I guess that is a form of radical acceptance.  I have to radically accept that I am NOT responsible for her emotions and she is NOT responsible for mine.  There is a lot of freedom that comes with that acceptance.

And if all else fails, you have us here.  I know it helps me a great deal to sit and read the stories others have to tell.  It makes me feel much less alone in this.  Hope it does that for you too.

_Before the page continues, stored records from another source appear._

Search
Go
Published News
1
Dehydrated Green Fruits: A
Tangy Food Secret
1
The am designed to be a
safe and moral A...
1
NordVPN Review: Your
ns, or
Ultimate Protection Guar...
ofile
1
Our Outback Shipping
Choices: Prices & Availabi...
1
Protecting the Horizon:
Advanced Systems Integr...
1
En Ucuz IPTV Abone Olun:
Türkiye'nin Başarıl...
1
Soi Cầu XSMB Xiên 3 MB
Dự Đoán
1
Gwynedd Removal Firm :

Title: Re: Moments of Grief
Post by: Tattered Heart on June 06, 2017, 08:39:09 AM

I have found that journaling helps me more than anything else.  When I sit down to write, I am usually feeling angry towards her... .by the time I am done writing, I feel nothing but compassion and empathy for BOTH of us.  I think that's because- when I am feeling anger, resentment, or frustration, I have become "enmeshed" with her.  Our emotions have become tangled up like bad wiring.  But once I sit down in a quiet spot and write everything out, the emotions are untangled.  I am able to look at my OWN emotions as MINE and hers as HERS.  Once I am able to do that, everything seems to fall in place without much further work.

And if all else fails, you have us here.  I know it helps me a great deal to sit and read the stories others have to tell.  It makes me feel much less alone in this.  Hope it does that for you too.

That is great that you've found this outlet to help you. I am the same. I think in living with someone with BPD I fail to express myself and getting it down on paper or even sharing it with someone else helps work out the kinks. THank you for your kind words. This board is a lifeline at times. I am doing much better this week.